_Material provided_:
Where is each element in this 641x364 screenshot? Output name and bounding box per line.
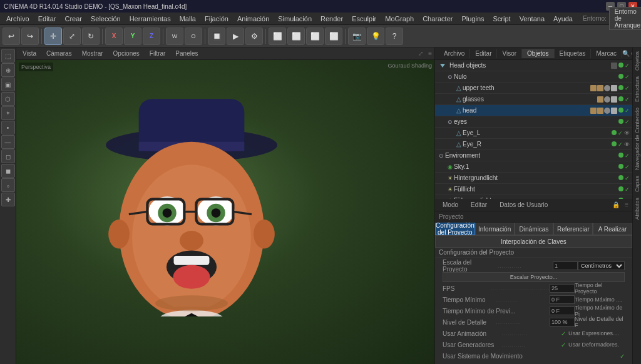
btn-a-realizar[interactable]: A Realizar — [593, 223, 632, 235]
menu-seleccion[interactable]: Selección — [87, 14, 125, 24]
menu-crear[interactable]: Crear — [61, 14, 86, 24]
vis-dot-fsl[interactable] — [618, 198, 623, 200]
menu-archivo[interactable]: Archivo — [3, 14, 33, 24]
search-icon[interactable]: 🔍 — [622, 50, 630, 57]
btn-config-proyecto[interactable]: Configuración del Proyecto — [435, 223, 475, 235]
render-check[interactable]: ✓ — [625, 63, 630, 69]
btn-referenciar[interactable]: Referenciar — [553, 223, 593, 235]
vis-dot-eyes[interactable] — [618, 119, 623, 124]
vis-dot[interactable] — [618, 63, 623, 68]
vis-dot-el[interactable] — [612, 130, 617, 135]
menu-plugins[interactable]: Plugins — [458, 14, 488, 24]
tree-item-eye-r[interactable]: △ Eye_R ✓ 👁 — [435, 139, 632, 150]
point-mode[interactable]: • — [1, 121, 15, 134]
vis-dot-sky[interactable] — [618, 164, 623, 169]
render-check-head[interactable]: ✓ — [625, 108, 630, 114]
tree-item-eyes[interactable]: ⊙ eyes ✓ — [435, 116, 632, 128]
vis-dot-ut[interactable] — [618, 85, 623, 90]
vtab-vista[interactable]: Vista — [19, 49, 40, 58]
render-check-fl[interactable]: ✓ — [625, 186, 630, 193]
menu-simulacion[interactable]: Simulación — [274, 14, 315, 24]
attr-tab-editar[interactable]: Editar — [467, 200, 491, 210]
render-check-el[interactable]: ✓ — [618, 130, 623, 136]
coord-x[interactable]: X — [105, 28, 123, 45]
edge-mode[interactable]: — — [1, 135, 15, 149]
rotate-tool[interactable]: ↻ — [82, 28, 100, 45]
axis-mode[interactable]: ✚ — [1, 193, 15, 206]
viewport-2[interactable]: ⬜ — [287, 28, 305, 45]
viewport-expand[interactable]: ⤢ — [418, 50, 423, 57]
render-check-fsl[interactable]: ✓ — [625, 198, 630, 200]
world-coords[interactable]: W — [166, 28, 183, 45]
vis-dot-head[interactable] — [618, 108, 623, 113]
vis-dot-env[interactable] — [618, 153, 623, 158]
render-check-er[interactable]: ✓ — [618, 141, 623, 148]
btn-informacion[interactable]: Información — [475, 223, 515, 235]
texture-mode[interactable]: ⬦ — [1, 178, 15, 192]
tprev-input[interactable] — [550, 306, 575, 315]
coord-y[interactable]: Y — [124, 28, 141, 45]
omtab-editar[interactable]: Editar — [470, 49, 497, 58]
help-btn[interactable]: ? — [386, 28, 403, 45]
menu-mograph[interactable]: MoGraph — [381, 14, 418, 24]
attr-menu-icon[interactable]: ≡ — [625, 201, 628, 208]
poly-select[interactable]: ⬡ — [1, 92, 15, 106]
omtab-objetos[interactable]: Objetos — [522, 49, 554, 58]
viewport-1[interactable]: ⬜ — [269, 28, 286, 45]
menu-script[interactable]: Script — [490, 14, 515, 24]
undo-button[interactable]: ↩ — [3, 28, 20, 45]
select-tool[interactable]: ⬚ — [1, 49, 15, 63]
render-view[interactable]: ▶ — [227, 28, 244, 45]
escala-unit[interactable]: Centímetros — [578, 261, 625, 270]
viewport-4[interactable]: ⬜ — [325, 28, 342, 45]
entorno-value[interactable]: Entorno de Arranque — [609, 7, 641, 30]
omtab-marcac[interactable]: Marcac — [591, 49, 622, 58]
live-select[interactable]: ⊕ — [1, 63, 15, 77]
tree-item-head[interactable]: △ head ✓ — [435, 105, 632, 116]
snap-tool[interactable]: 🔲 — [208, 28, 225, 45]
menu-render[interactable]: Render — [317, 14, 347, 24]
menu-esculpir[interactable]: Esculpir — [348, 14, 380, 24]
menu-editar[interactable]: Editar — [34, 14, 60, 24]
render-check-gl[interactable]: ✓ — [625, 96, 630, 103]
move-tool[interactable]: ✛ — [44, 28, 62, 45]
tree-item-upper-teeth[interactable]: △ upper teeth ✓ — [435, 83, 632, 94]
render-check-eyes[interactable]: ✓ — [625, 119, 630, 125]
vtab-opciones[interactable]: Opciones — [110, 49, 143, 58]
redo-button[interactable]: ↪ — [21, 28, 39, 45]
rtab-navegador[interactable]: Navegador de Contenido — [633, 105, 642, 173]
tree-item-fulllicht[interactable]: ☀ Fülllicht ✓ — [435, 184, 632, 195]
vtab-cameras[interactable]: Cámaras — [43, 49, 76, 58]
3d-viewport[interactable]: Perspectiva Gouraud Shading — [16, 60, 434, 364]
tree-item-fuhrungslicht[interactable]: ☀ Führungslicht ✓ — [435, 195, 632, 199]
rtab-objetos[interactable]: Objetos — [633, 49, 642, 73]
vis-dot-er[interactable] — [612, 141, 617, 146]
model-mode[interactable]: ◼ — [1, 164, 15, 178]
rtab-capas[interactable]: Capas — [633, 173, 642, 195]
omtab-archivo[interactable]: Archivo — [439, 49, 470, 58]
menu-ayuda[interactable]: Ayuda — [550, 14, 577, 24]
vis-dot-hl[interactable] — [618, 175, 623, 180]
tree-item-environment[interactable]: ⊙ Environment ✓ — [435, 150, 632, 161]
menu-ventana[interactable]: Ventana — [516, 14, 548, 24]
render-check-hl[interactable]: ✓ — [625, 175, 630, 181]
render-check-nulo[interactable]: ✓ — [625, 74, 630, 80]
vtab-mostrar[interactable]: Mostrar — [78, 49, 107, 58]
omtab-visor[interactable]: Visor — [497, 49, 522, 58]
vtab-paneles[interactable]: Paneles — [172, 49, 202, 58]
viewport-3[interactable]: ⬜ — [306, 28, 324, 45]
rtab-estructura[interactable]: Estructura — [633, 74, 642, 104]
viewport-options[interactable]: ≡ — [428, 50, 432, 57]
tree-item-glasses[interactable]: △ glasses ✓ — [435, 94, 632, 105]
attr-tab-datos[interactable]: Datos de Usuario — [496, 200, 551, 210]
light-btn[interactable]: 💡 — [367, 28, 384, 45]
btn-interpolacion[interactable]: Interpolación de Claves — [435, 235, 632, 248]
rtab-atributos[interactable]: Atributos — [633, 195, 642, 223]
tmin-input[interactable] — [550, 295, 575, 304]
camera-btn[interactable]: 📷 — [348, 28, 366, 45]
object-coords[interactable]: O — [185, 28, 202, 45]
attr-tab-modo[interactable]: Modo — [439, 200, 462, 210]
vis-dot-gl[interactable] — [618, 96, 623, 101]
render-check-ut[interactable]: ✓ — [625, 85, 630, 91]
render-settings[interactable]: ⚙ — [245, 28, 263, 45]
* * *
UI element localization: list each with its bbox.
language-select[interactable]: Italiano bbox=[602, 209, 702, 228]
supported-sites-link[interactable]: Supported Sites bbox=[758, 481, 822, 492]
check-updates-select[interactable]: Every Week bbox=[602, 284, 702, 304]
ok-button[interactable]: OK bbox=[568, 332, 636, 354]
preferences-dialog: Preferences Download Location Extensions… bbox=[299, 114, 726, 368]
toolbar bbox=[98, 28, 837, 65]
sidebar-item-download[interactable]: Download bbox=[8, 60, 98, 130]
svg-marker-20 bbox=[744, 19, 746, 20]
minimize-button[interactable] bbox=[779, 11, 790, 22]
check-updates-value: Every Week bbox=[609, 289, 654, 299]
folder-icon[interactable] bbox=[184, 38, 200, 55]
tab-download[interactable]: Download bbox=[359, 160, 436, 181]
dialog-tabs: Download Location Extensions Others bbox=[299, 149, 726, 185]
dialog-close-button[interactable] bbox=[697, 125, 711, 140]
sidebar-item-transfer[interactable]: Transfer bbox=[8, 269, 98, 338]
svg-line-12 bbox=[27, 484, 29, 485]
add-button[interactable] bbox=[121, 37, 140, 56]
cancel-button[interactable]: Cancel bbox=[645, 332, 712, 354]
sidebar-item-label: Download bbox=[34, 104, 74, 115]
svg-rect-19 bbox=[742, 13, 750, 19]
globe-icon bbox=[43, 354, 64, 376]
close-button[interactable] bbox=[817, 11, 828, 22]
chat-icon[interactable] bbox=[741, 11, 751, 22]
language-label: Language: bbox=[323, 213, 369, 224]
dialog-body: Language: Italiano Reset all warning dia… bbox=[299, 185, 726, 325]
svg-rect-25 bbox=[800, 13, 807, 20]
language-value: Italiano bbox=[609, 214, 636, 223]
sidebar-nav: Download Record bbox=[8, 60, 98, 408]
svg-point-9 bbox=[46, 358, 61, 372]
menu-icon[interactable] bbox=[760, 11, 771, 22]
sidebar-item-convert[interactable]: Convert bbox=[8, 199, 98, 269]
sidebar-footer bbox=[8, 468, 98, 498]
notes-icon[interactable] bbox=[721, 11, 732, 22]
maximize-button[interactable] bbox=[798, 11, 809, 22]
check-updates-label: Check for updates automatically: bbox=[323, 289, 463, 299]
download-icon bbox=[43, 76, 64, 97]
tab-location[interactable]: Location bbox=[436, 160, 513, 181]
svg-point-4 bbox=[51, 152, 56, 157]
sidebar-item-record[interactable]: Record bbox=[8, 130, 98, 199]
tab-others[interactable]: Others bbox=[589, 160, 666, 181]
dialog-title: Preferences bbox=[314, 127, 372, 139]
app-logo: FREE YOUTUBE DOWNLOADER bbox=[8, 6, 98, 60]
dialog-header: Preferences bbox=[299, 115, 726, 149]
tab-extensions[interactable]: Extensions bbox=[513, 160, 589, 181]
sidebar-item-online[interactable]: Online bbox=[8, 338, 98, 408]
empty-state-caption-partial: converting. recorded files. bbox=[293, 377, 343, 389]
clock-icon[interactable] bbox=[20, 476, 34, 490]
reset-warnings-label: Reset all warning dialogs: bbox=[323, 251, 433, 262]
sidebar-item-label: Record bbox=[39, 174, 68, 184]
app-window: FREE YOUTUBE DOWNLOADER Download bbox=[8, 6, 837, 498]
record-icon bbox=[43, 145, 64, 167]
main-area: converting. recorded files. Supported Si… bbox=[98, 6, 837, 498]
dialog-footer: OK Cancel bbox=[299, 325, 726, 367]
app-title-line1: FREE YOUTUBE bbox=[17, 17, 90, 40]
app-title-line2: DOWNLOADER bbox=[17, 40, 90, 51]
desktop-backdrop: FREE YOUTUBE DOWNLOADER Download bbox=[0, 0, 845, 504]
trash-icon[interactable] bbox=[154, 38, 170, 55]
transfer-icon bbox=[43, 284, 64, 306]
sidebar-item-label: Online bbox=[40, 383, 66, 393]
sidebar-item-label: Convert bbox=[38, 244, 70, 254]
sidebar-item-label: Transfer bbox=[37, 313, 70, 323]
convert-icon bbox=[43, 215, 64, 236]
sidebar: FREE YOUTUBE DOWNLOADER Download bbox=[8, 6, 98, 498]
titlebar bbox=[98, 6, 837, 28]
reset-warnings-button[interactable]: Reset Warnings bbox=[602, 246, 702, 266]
...
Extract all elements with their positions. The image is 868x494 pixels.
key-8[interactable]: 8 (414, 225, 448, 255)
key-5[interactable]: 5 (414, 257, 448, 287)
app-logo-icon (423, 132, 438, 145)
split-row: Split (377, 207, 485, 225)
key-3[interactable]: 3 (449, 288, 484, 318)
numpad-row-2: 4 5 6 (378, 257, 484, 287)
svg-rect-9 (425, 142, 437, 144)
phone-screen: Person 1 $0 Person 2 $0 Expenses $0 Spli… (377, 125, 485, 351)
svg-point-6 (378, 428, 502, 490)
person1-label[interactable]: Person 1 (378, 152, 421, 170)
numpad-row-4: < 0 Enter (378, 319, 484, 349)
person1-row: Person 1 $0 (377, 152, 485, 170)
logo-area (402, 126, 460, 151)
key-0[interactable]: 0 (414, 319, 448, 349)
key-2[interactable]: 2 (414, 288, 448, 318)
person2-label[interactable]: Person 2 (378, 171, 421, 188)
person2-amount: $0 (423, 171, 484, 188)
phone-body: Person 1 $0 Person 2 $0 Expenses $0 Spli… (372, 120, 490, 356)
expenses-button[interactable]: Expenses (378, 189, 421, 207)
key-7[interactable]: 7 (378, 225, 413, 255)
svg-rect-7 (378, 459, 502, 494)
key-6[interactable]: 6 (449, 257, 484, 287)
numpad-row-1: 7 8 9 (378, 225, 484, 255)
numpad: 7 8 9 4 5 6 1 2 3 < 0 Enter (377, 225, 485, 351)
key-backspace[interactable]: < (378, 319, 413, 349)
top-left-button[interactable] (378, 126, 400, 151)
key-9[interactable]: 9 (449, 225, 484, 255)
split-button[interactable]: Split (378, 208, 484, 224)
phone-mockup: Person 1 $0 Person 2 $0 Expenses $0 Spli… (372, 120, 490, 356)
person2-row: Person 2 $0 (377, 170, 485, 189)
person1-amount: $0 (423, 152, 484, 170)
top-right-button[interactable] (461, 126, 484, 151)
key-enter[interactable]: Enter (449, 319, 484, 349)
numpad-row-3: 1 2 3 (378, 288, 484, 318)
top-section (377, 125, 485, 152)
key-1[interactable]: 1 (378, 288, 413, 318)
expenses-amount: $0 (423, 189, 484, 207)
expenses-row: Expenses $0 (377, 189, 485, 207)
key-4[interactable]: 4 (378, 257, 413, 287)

_Your task_: Check each line of the listing above for the string "label", then report only how many lines have it.

_Reply to the task_: 10